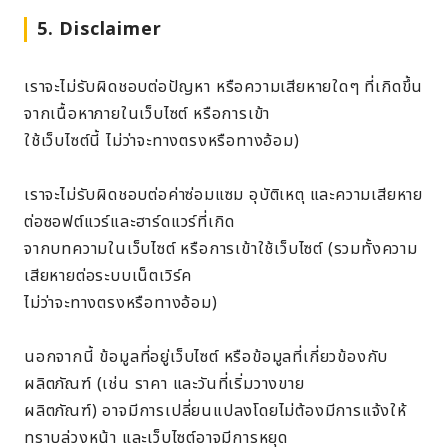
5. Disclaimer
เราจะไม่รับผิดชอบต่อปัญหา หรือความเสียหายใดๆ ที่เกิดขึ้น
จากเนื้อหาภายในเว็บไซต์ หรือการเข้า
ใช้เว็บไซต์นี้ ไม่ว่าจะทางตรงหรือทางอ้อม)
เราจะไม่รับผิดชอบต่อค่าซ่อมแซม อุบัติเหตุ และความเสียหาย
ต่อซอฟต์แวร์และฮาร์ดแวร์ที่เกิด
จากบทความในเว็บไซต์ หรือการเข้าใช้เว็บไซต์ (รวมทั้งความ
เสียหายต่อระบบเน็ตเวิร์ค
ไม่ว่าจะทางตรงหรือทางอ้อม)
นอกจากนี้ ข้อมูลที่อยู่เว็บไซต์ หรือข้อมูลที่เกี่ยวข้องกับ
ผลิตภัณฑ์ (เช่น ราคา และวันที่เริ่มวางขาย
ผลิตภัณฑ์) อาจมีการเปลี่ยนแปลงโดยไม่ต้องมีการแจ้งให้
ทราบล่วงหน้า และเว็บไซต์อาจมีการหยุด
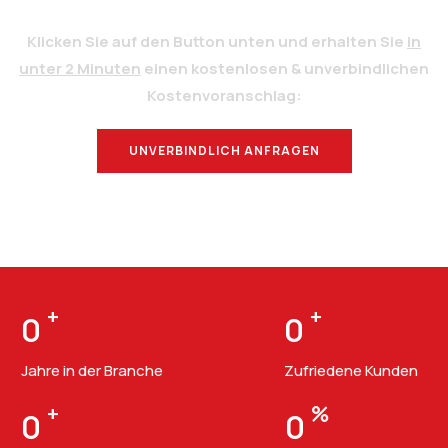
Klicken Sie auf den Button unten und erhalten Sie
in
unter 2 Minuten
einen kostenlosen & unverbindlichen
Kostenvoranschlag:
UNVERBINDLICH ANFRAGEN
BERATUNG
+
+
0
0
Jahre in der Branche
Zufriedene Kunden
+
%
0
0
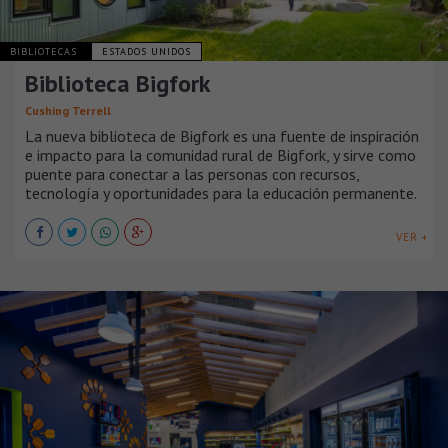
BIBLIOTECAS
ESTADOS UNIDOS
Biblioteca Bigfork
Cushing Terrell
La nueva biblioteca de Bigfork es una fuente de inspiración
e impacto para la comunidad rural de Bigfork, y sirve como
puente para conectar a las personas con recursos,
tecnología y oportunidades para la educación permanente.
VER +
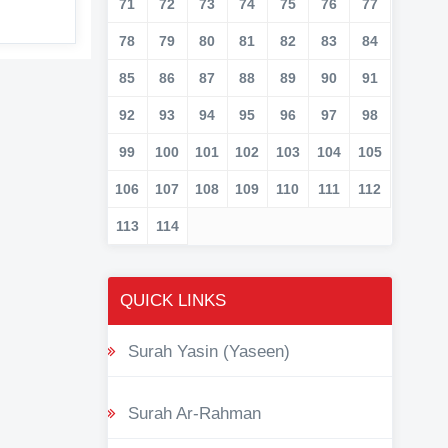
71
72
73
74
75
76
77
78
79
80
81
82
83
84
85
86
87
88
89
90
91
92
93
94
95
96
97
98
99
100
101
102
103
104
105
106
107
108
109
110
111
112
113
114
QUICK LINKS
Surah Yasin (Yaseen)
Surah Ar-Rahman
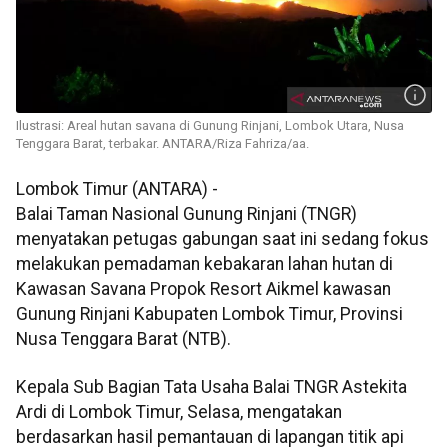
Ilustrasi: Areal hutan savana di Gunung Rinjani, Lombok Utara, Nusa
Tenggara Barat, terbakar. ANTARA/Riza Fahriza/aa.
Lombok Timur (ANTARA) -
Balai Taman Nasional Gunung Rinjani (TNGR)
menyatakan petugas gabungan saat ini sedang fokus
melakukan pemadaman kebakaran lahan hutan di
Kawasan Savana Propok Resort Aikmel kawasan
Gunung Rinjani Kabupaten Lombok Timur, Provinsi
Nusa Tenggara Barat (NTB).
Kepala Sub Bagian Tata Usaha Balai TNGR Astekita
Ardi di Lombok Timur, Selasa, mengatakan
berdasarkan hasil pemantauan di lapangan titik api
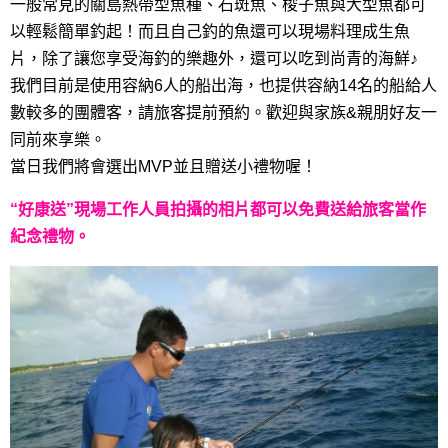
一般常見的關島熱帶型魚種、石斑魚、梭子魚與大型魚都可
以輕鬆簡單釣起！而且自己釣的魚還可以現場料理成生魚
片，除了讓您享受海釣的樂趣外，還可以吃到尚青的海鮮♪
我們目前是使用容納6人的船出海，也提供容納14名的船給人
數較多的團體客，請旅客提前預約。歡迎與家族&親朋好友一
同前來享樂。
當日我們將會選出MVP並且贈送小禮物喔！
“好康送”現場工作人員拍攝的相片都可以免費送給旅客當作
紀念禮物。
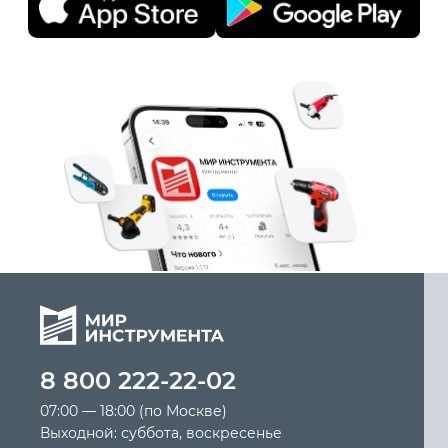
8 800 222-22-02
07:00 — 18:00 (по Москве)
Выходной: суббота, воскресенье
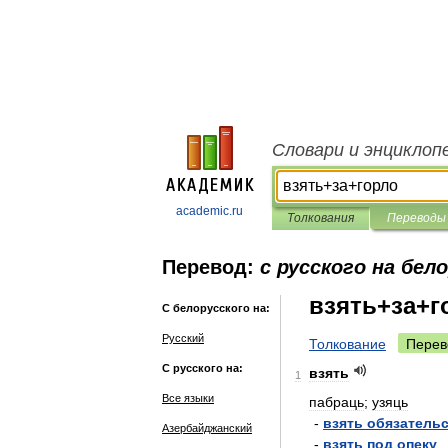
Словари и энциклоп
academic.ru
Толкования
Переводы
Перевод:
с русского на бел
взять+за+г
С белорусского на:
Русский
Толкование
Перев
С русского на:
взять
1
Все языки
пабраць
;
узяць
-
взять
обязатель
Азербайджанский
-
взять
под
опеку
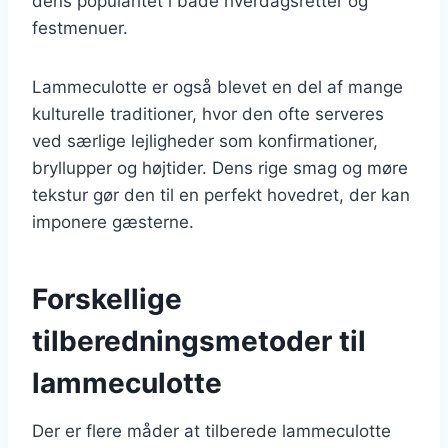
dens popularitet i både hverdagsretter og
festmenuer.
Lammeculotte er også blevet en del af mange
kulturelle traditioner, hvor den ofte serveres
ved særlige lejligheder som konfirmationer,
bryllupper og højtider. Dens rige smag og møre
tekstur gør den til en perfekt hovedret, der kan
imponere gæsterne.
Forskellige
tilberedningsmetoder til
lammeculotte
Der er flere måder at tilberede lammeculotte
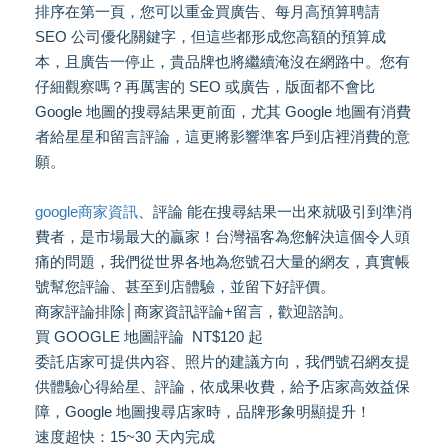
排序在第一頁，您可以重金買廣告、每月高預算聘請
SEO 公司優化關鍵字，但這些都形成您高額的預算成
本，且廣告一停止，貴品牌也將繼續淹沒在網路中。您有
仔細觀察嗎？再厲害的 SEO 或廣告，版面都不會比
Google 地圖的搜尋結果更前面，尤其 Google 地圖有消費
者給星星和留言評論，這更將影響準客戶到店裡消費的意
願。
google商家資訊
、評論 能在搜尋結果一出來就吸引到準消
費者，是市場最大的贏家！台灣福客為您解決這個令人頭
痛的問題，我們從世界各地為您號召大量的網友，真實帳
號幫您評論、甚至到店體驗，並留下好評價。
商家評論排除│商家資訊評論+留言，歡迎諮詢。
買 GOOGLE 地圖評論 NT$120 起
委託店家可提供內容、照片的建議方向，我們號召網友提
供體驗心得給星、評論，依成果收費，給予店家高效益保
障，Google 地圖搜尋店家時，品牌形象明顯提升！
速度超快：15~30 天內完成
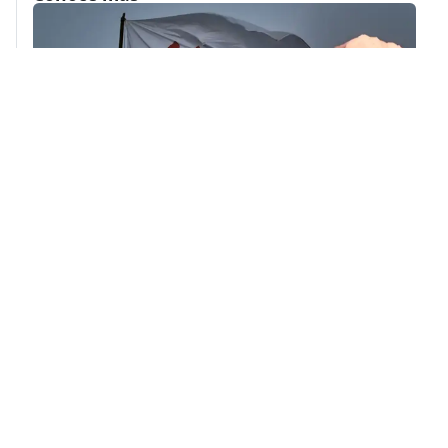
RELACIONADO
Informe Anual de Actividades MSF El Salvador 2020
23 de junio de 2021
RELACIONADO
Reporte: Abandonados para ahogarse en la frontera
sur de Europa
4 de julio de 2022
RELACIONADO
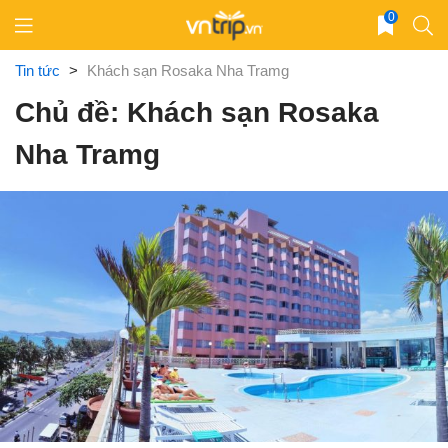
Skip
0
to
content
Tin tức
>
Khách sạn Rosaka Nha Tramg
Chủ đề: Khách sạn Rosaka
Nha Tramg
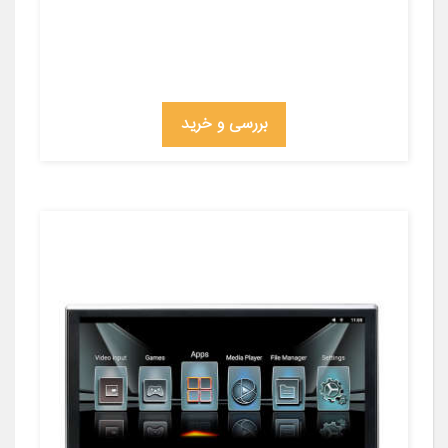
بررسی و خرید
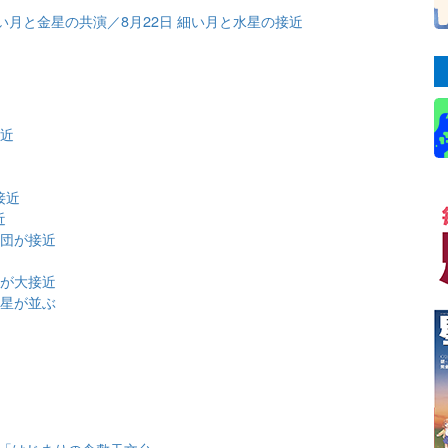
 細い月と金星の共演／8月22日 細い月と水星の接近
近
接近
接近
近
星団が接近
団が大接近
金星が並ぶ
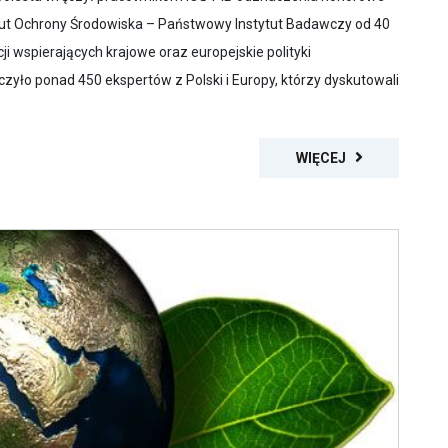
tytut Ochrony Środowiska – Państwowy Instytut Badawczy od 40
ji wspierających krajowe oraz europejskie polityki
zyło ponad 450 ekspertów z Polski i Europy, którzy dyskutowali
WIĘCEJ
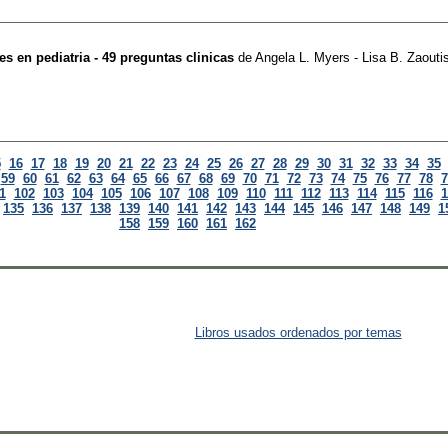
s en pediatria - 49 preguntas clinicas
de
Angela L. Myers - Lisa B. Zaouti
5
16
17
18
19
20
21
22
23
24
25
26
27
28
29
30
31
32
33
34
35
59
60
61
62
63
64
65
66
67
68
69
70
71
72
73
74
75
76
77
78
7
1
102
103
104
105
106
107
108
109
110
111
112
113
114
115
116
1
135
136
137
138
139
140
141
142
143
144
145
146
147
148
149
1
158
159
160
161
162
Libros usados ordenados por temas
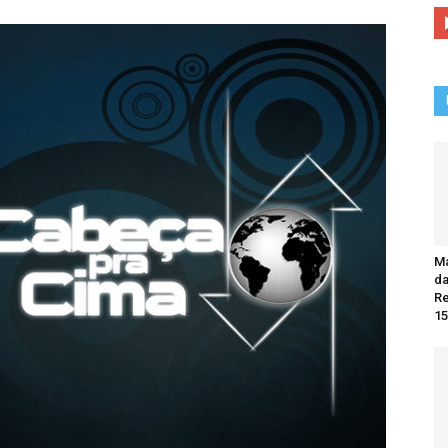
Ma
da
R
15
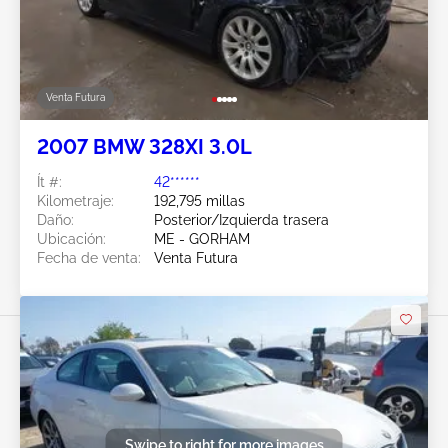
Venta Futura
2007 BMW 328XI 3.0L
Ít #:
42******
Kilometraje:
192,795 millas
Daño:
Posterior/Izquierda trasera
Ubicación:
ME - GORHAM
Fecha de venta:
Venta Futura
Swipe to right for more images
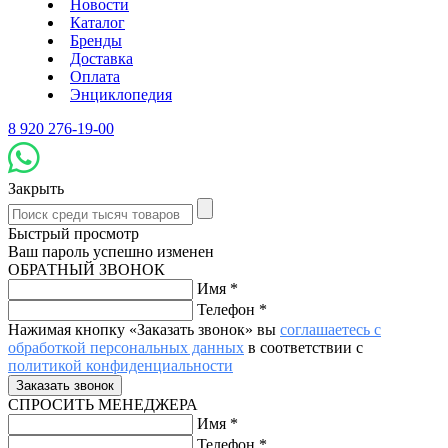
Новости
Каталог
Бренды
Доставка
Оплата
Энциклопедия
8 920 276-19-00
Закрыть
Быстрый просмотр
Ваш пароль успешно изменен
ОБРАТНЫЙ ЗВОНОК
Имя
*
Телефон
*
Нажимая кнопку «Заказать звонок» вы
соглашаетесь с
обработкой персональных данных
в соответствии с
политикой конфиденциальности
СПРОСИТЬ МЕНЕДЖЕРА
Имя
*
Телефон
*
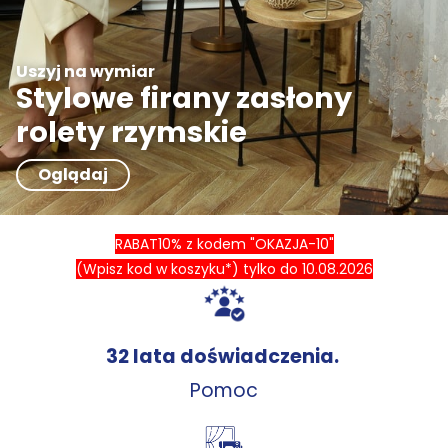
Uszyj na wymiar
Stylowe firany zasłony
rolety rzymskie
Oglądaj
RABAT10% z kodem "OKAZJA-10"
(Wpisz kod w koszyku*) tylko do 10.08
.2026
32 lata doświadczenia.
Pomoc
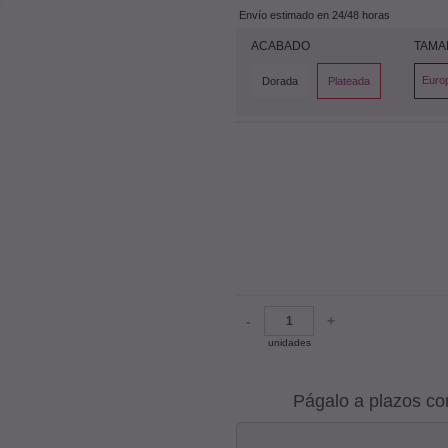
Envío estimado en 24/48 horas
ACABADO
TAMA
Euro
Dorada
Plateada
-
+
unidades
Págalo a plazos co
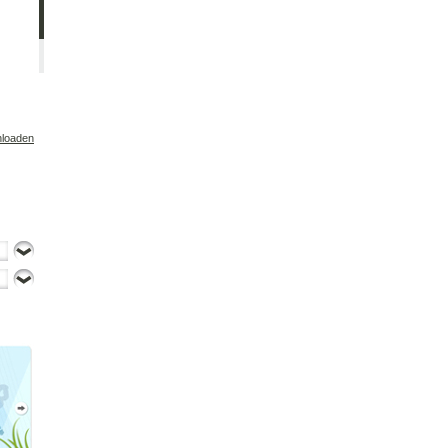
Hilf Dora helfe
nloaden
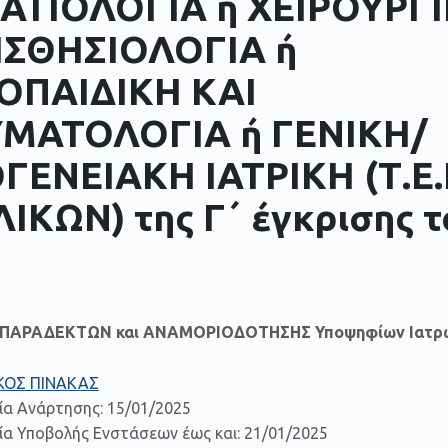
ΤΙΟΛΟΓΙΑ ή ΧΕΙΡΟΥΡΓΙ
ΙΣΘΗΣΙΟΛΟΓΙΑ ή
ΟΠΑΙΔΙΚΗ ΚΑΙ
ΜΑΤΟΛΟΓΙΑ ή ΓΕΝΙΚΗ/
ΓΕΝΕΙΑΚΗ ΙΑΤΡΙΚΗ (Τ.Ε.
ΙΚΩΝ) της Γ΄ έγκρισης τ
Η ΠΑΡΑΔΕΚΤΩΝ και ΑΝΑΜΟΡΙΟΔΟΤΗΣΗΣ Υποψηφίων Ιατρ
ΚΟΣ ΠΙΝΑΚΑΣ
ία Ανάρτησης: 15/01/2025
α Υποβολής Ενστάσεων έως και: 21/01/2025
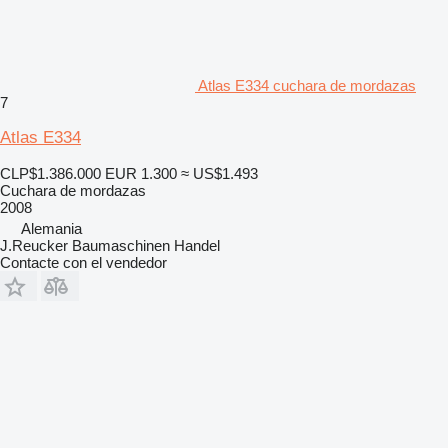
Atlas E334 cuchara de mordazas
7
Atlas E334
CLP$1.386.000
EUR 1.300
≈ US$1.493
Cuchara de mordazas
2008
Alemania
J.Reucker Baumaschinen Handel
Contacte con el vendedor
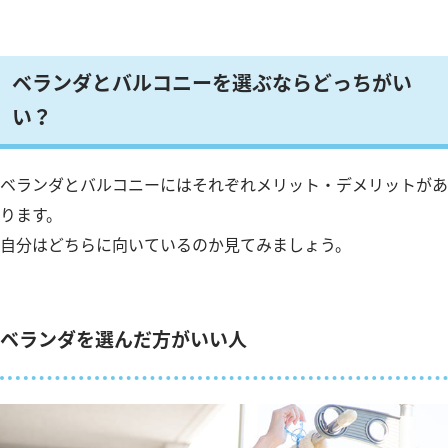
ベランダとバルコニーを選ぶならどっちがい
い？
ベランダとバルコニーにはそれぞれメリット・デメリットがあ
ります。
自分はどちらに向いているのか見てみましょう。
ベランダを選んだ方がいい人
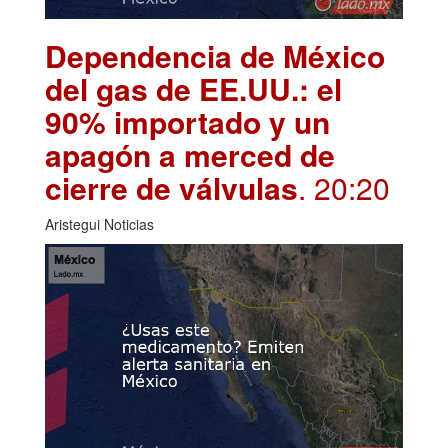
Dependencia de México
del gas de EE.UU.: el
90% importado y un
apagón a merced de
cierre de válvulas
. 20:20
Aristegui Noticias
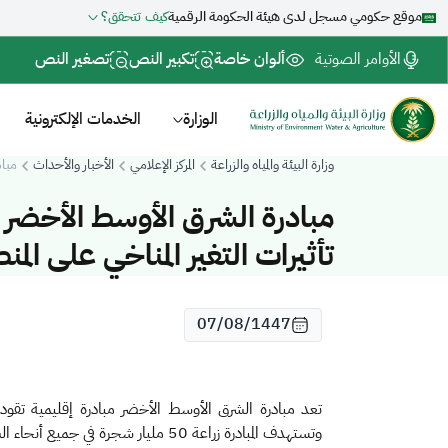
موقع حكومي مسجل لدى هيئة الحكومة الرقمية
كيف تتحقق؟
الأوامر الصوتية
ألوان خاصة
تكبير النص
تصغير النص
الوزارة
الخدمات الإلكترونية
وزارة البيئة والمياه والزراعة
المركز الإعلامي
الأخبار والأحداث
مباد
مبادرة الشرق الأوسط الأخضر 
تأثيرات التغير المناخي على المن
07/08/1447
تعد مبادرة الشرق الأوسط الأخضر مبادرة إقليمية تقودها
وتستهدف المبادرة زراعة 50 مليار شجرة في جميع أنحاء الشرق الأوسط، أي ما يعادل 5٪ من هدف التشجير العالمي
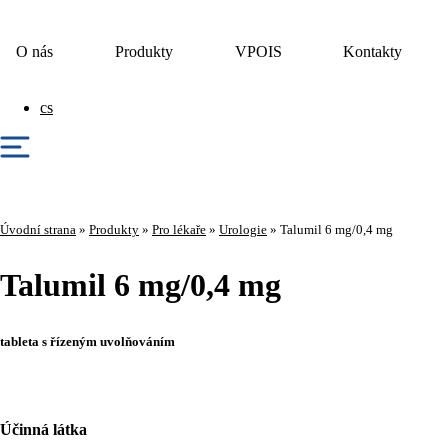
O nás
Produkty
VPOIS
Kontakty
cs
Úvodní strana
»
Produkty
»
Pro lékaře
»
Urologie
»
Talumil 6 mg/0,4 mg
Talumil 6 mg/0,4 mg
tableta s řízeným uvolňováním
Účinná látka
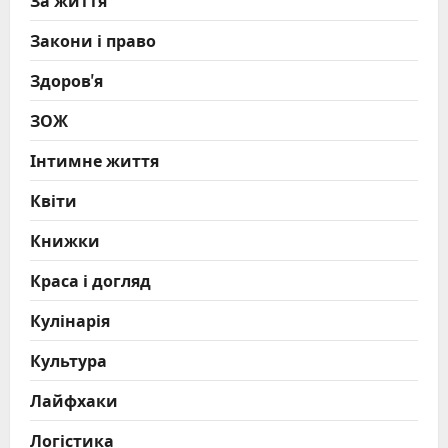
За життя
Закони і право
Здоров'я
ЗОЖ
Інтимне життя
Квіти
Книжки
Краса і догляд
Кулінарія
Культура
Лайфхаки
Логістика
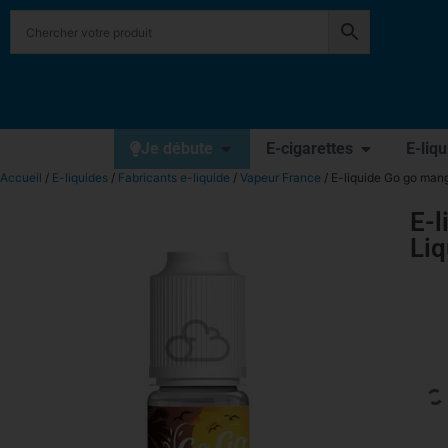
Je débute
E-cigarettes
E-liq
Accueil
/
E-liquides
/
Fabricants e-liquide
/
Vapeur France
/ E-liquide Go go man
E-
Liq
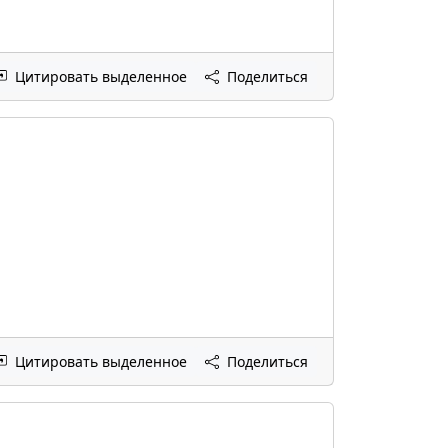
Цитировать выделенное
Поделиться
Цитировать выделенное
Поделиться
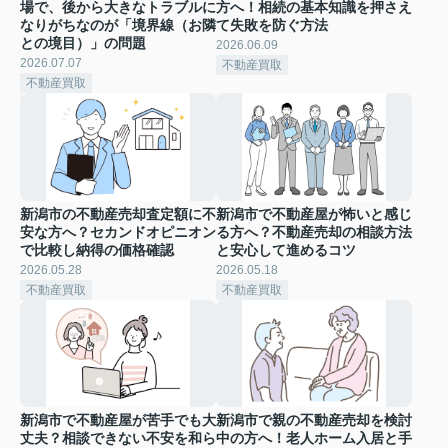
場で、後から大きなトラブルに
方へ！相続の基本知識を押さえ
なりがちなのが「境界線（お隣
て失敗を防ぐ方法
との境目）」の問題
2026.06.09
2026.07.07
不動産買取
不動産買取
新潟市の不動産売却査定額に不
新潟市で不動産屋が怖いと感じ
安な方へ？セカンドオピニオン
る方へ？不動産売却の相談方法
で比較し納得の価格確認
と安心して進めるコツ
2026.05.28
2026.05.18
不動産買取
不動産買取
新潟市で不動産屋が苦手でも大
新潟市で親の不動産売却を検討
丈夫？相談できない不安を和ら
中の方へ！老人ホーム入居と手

===============

- WHAT YOU SHOULD DO -
Find the word "Lombok" in the records and pull out each line that has it.

- EXERCISE RESPONSE -
Ilustrasi: Areal hutan savana di Gunung Rinjani, Lombok Utara, Nusa
Lombok Timur (ANTARA) -
Gunung Rinjani Kabupaten Lombok Timur, Provinsi
Ardi di Lombok Timur, Selasa, mengatakan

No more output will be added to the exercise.